County | Total Personal Property Tax Revenue | Personal Property Tax Revenue as a Share of Total Property Tax Revenue |
BARBOUR | $6,671,518 | 55.1% |
BERKELEY | $28,000,135 | 18.5% |
BOONE | $7,229,690 | 31.7% |
BRAXTON | $3,531,453 | 33.7% |
BROOKE | $36,525,637 | 65.7% |
CABELL | $36,771,242 | 32.9% |
CALHOUN | $824,165 | 10.8% |
CLAY | $1,172,467 | 26.4% |
DODDRIDGE | $53,019,247 | 74.3% |
FAYETTE | $9,192,333 | 24.1% |
GILMER | $1,932,958 | 28.6% |
GRANT | $3,819,947 | 22.0% |
GREENBRIER | $7,832,136 | 21.7% |
HAMPSHIRE | $3,271,741 | 16.9% |
HANCOCK | $12,233,165 | 42.0% |
HARDY | $3,364,301 | 23.1% |
HARRISON | $52,835,106 | 42.3% |
JACKSON | $16,147,087 | 40.6% |
JEFFERSON | $11,823,235 | 13.7% |
KANAWHA | $68,182,163 | 27.2% |
LEWIS | $14,533,528 | 52.8% |
LINCOLN | $835,607 | 9.3% |
LOGAN | $13,845,380 | 45.0% |
MARION | $17,397,515 | 27.8% |
MARSHALL | $136,340,364 | 69.7% |
MASON | $6,586,372 | 25.9% |
MCDOWELL | $6,940,012 | 39.7% |
MERCER | $10,792,449 | 23.9% |
MINERAL | $8,321,817 | 35.1% |
MINGO | $6,738,370 | 34.2% |
MONONGALIA | $46,638,825 | 32.7% |
MONROE | $2,397,466 | 25.7% |
MORGAN | $2,848,020 | 16.1% |
NICHOLAS | $6,211,694 | 34.8% |
OHIO | $39,060,010 | 49.2% |
PENDLETON | $1,091,758 | 15.2% |
PLEASANTS | $9,110,872 | 56.3% |
POCAHONTAS | $1,495,394 | 14.9% |
PRESTON | $5,909,375 | 24.9% |
PUTNAM | $18,313,714 | 25.4% |
RALEIGH | $24,712,411 | 33.7% |
RANDOLPH | $4,960,949 | 26.1% |
RITCHIE | $27,326,195 | 68.4% |
ROANE | $2,107,574 | 22.1% |
SUMMERS | $1,091,764 | 14.2% |
TAYLOR | $8,948,488 | 39.0% |
TUCKER | $2,079,908 | 21.7% |
TYLER | $124,109,488 | 79.7% |
UPSHUR | $4,666,304 | 31.4% |
WAYNE | $10,312,571 | 31.4% |
WEBSTER | $1,188,200 | 32.4% |
WETZEL | $80,908,330 | 72.5% |
WIRT | $916,851 | 16.2% |
WOOD | $28,382,631 | 30.8% |
WYOMING | $9,390,471 | 37.9% |
TOTAL | $1,050,890,403 | 40.5% |
Source: WVCBP analysis of WV State Tax Department data
While the proposed amendment calls for the legislature to “provide an equal or greater revenue share to those counties impacted” by the revenue loss, it does not provide a mechanism or permanent funding stream to do so. Nor does the proposed amendment specify how future years’ revenue losses would be calculated. With the state facing hundreds of millions of dollars in future projected budget gaps, it is not fiscally feasible to replace even a fraction of the potential lost revenue.
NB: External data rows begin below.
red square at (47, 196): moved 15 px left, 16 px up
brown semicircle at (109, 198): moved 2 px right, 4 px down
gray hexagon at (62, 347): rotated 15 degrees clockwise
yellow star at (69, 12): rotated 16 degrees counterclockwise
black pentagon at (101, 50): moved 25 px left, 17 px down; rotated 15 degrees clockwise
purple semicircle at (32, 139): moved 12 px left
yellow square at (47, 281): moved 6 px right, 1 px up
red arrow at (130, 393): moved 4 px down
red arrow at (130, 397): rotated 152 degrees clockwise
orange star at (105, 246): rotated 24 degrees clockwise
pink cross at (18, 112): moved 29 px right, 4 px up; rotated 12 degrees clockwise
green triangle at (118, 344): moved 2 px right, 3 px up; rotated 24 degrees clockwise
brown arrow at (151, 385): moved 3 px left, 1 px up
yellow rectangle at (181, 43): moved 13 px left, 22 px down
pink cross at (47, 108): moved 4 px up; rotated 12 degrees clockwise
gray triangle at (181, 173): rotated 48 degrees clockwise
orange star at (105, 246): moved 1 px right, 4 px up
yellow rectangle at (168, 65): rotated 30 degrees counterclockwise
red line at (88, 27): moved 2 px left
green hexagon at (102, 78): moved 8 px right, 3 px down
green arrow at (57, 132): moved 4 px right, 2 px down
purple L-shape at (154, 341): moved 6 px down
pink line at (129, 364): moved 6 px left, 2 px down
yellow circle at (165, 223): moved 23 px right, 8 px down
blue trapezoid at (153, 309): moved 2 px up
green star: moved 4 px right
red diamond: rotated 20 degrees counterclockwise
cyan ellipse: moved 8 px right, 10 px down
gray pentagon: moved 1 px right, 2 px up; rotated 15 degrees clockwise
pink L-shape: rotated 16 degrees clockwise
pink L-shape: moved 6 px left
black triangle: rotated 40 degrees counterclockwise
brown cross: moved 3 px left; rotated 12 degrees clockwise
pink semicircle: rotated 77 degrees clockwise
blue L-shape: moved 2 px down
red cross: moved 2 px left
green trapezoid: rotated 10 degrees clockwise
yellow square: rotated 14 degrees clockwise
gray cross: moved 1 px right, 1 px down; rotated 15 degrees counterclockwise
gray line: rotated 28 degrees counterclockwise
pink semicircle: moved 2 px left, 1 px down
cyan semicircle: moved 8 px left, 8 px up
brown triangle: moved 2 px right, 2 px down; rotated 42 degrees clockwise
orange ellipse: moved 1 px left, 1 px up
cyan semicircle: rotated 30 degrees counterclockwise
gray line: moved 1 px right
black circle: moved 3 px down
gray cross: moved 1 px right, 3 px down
The amendment proposed by SJR 6 would weaken the ability of local governments to invest in education, roads, public safety, recreation, and more. Local governments would lose significant power and authority over their own sources of revenue and would be forced to rely on promises from state lawmakers to fund their own public services – promises which, as explained above, are not expected to be fiscally feasible to keep.
Like with Amendment 2, arguments for eliminating the personal property tax are not based on evidence and data. There is little evidence that West Virginia’s property tax curtails economic growth. Instead, research shows that the public services that are funded by property taxes are the same factors that attract businesses and people to the state, help the economy grow, and create a shared prosperity.